Perché sottoponiamo le lampade da bagno a condizioni di umidità e calore elevati
Se siamo onesti, i bagni rappresentano un vero incubo per gli apparecchi elettronici: c’è vapore dappertutto, variazioni continue della temperatura, e di tanto in tanto delle gocce d’acqua che finiscono proprio nei punti dove non dovrebbero finire.

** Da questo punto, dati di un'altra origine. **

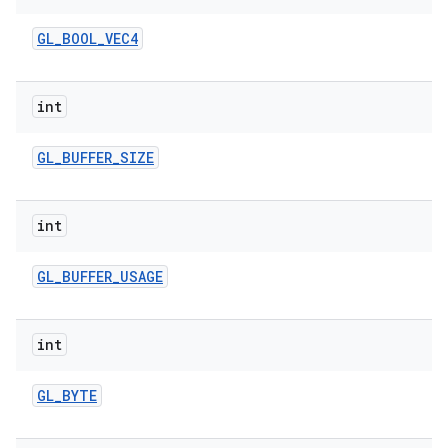
GL
_
BOOL
_
VEC4
int
GL
_
BUFFER
_
SIZE
int
GL
_
BUFFER
_
USAGE
int
GL
_
BYTE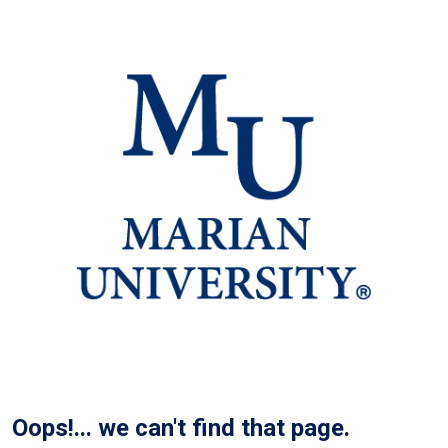
Oops!... we can't find that page.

Se una lampada non è progettata per affrontare tutto questo caos, è destinata a rovinarsi in poche settimane. Nessuno vuole avere a che fare con questo problema.
Come proviamo a distruggerle
Non ci limitiamo semplicemente a “testarle”. In pratica, le sottoponiamo a condizioni estreme per simulare anni di utilizzo effettivo in ambienti come i bagni. Mettiamo queste lampade in camere ad alta umidità, aumentiamo la temperatura e le lasciamo lì per centinaia di ore. È un modo per simulare l’uso reale delle lampade nel tempo. Cerchiamo quel piccolissimo difetto: una microscopica perdita nell’isolante in quarzo o un punto debole nei connettori, attraverso cui l’umidità può infiltrarsi.
Il vapore acqueo è il nemico naturale dei circuiti alogenati. Anche una piccola quantità di umidità può causare problemi: la pressione all’interno della lampada cambia e il filamento si rompe. Tutto qui.
Cosa cerchiamo realmente
Durante questi test, ci concentriamo su tre cose principali:
Primo, gli isolanti. Dobbiamo assicurarci che il legame tra il vetro e il metallo rimanga solido, anche quando la lampada si riscalda e si raffredda ripetutamente.
Poi c’è lo strato protettivo. Niente è peggio di uno strato protettivo che inizia a staccarsi a causa dell’umidità.
Infine, i connettori. Dobbiamo assicurarci che non si ossidino. Se si arrugginiscono o si corrodono, si verificano cali di tensione e i punti di contatto si surriscaldano. Non è certo una situazione ideale.
Il compromesso necessario
Sembra semplice: basta rendere gli isolanti più resistenti, giusto? In realtà non è così. Se rendiamo gli isolanti troppo resistenti, possiamo intrappolare dei gas all’interno, il che influisce negativamente sulla dispersione del calore. È quindi necessario trovare un equilibrio tra resistenza all’acqua e capacità di produrre calore infrarosso efficace. Di solito risolviamo questo problema regolando lo spessore delle pareti in quarzo.
Alla fine, una lampada può sembrare perfetta durante i test in fabbrica, ma può comunque guastarsi non appena viene accesa sotto la doccia calda. Sottoponiamo le lampade a tali prove per evitare che voi dobbiate affrontare problemi in seguito.